MOSTest results are saved in .mat files (MATLAB format), in files called

<out>.mat      - main results, i.e. -log10(pval)
<out>_zmat.mat - gwas Z scores (original and permuted)

Output of process_results.py:

  • <out>.most.sumstats - summary statistics file for MOSTest p-values (note that Z values has a fake direction)
  • <out>.minp.sumstats - as above, but based on minP
  • <out>_most.zmat.csv - GWAS z-scores across all measures for genome-wide significant SNPs according to MOSTest
  • <out>_minp.zmat.csv - as above, but for SNPs passing 5e-8 according to minP
  • <out>.plot.png - QQ-like plot highlighting distribution of minP and MOSTest p-values
  • <out>.plot.csv - data underlying the above plot

Other considerations

  • all phenotypes should be pre-residualized for covariates, for example in R as follows:

    TempModel <- summary(lm(get(f) ~ Age + Sex + Scanner + Euler + genBatch + C1 + C2 + C3 + C4 + C5 + C6 + C7 + C8 + C9 + C10, data=DM)) 
    DM[,which(colnames(DM)==f)] <- TempModel$coefficients[1,1] + TempModel$residuals
    
  • by default all phenotypes are automatically inverse-rank transformed into a normal distribution, in a way equivalent to the qnorm(ecdf(...)) function in R:

    DM[,f] <- qnorm(ecdf(DM[,f])(DM[,f]) - 0.5/dim(DM)[1])
    

    If you want to disable this step, specify apply_int=0; in your matlab script before running mostest.

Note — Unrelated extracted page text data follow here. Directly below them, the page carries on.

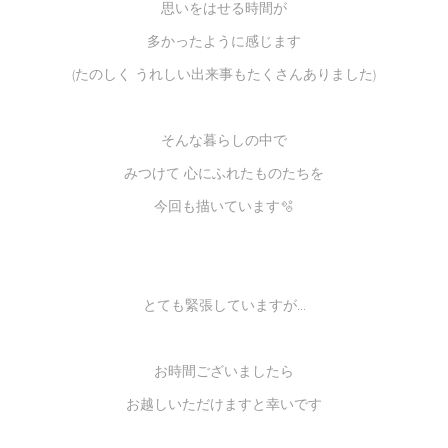
思いをはせる時間が
多かったように感じます
(たのしく うれしい出来事もたくさんありました)
そんな暮らしの中で
みつけて 心にふれたものたちを
今回も描いています🫧
とても緊張していますが...
お時間ございましたら
お越しいただけますと幸いです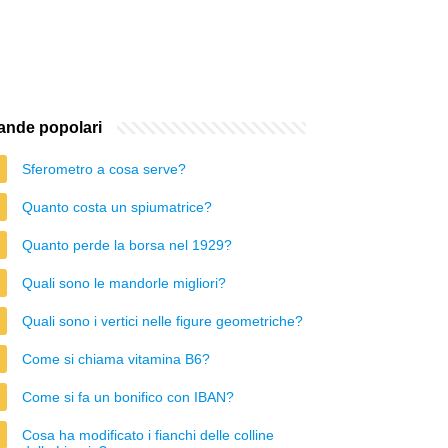
nde popolari
Sferometro a cosa serve?
Quanto costa un spiumatrice?
Quanto perde la borsa nel 1929?
Quali sono le mandorle migliori?
Quali sono i vertici nelle figure geometriche?
Come si chiama vitamina B6?
Come si fa un bonifico con IBAN?
Cosa ha modificato i fianchi delle colline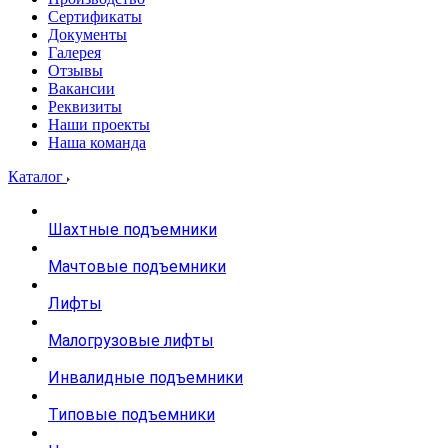
Сертификаты
Документы
Галерея
Отзывы
Вакансии
Реквизиты
Наши проекты
Наша команда
Каталог
Шахтные подъемники
Мачтовые подъемники
Лифты
Малогрузовые лифты
Инвалидные подъемники
Типовые подъемники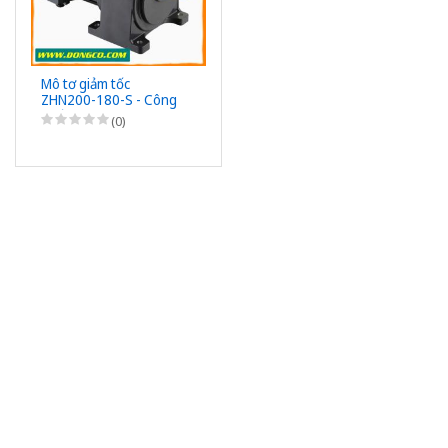
Mô tơ giảm tốc
ZHN200-180-S - Công
suất 200W (1/4HP) -
(0)
1/180 - Chân đế - 3Pha
220/380VAC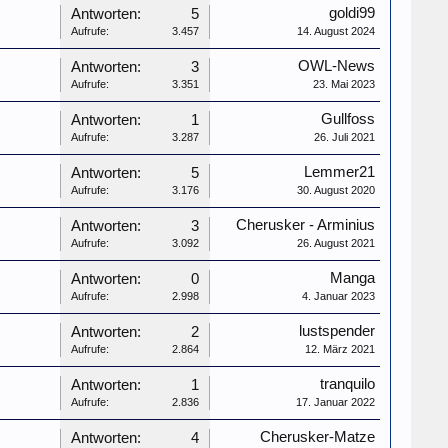
goldi99
Antworten:
5
Aufrufe:
3.457
14. August 2024
OWL-News
Antworten:
3
Aufrufe:
3.351
23. Mai 2023
Gullfoss
Antworten:
1
Aufrufe:
3.287
26. Juli 2021
Lemmer21
Antworten:
5
Aufrufe:
3.176
30. August 2020
Cherusker - Arminius
Antworten:
3
Aufrufe:
3.092
26. August 2021
Manga
Antworten:
0
Aufrufe:
2.998
4. Januar 2023
lustspender
Antworten:
2
Aufrufe:
2.864
12. März 2021
tranquilo
Antworten:
1
Aufrufe:
2.836
17. Januar 2022
Cherusker-Matze
Antworten:
4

  • we recommend that bfile only include SNPs with MAF above 0.5%

  • MOSTest spends most time in matrix operations, which by default in MATLAB utilize all available computation threads (unless MATLAB is started with -singleCompThread flag). Therefore, for large-scale analysis we recommend to run MOSTest on a large server with 16 or more CPUs available.